Gaming

'Marvel's Avengers' game: Why Kamala Khan is the perfect main character

"She's a fangirl,"  developer Crystal Dynamics tells Inverse. "She loves the Avengers. She idolizes them.”

by Jen Glennon

This week marked the arrival of some major news about the Marvel’s Avengers video game. Not only is Kamala Khan (aka, Ms. Marvel) one of six playable characters in the upcoming action-adventure game, she’s the main character.

The opening chapter of the game — developed by Crystal Dynamics and Eidos Montréal, and published by Square Enix — serves as a crash course in the varied combat and traversal styles of the five other playable characters: Captain America, Thor, Black Widow, Iron Man, and Hulk. An “Avengers Day” celebration takes a sudden and disastrous turn, obliterating a sizable chunk of San Francisco. Cap is blamed for the A-Day incident and presumed dead. (He’s almost certainly not dead, given his prominence in the marketing materials for this game.) It’s during this climactic battle that we get our first, brief glimpse of Kamala, knocked off her feet on the deck of the helicarrier as it roils in the surf.

Dejected and discouraged, the superhero squad parts ways. Five years later, Kamala confronts a scraggly haired Tony Stark with evidence she claims will exonerate Cap. As Kamala, it’s your job to track everyone down and get the band back together.

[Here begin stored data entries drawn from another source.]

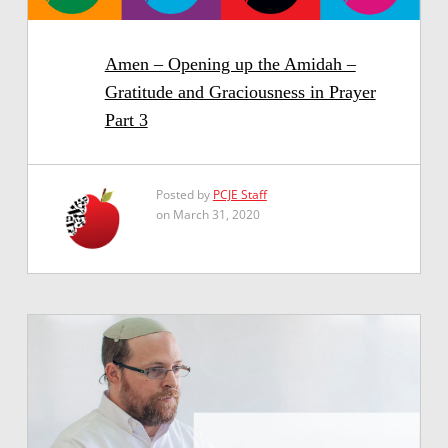
Amen – Opening up the Amidah –
Gratitude and Graciousness in Prayer
Part 3
Posted by
PCJE Staff
on March 31, 2020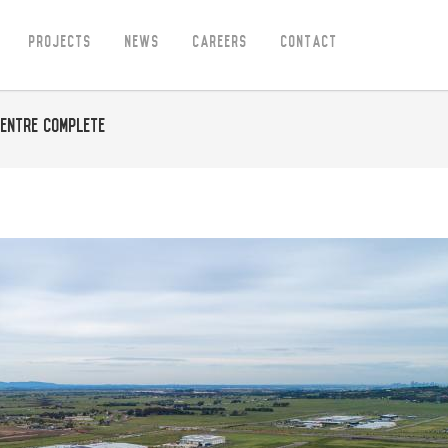
Projects
News
Careers
Contact
entre Complete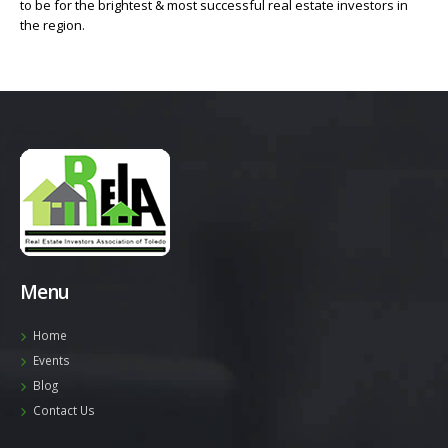
to be for the brightest & most successful real estate investors in
the region.
Menu
Home
Events
Blog
Contact Us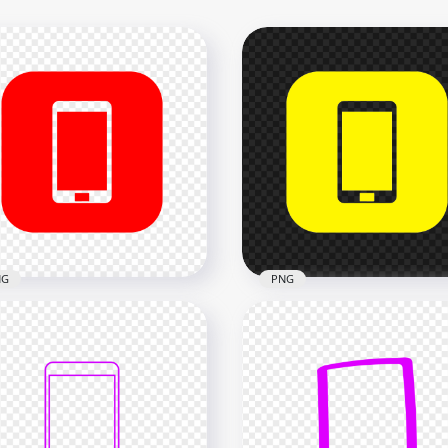
NG
PNG
Red Square Modern
HD Yellow Square Moder
rtphone Icon
Smartphone Icon
nsparent PNG
Transparent PNG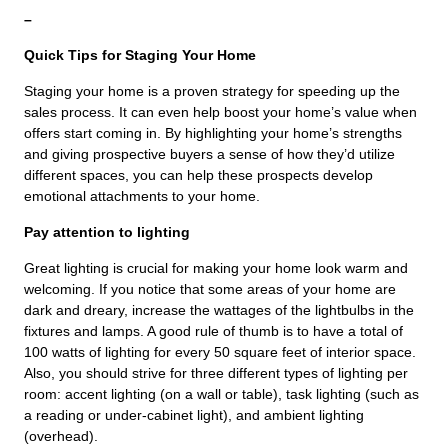
–
Quick Tips for Staging Your Home
Staging your home is a proven strategy for speeding up the
sales process. It can even help boost your home’s value when
offers start coming in. By highlighting your home’s strengths
and giving prospective buyers a sense of how they’d utilize
different spaces, you can help these prospects develop
emotional attachments to your home.
Pay attention to lighting
Great lighting is crucial for making your home look warm and
welcoming. If you notice that some areas of your home are
dark and dreary, increase the wattages of the lightbulbs in the
fixtures and lamps. A good rule of thumb is to have a total of
100 watts of lighting for every 50 square feet of interior space.
Also, you should strive for three different types of lighting per
room: accent lighting (on a wall or table), task lighting (such as
a reading or under-cabinet light), and ambient lighting
(overhead).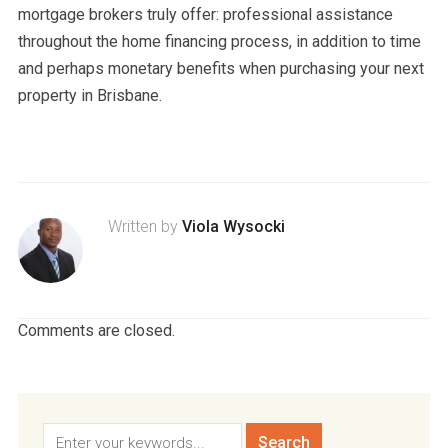
mortgage brokers truly offer: professional assistance
throughout the home financing process, in addition to time
and perhaps monetary benefits when purchasing your next
property in Brisbane.
Written by
Viola Wysocki
Comments are closed.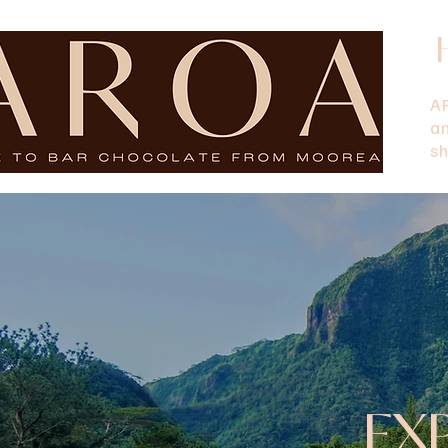
AR
a
sh
EX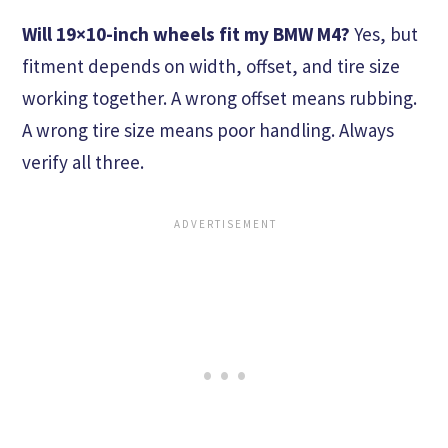
Will 19×10-inch wheels fit my BMW M4?
Yes, but
fitment depends on width, offset, and tire size
working together. A wrong offset means rubbing.
A wrong tire size means poor handling. Always
verify all three.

“You’re not only rebuilding the team, you’re rebuilding the heroes themselves. How you’ll save them, and how you’ll rebuild them is a huge part of what makes our original story so unique,” explained Rich Briggs, senior brand director at Crystal Dynamics. “She’s trying to show that the Avengers could not have done what the world thinks they did, that the world needs the Avengers.”

Kamala Khan is a big superhero fangirl in the comics. (Note: Square Enix did not tell me, or anyone, that Wolverine was in *Marvel's Avengers.* This is just a pic from the comics.)

Marvel Comics

Kamala’s fangirl tendencies make her a fitting player vehicle at a time when the Marvel fandom has become bigger and broader than ever.

“She loves the Avengers. Idolizes them,” Briggs tells Inverse. “She’s saying the things that you’re thinking as you’re playing the game. She’s reacting how you and I would act if we suddenly realized we had all these powers.”

While a vocal minority of goons will surely cry “Mary Sue” and lament the state of latter-day popular entertainments with all its lady Jedi and female Ghostbusters, Kamala’s central role in the game promises to give fans the chance to see some of the Marvel universe’s most iconic heroes in a fresh new light. She’s the first Muslim character to headline a Marvel comic, which has become massively popular since its 2014 debut. The character will also be the focus of an upcoming Disney+ series.

“The Marvel Universe is so rich and so diverse,” Briggs says. “Fans love that they can see so many different heroes and at find least something of themselves, no matter where they look in-universe.”

Marvel’s Avengers comes to PS4, Xbox One, PC, and Google Stadia on May 15, 2020.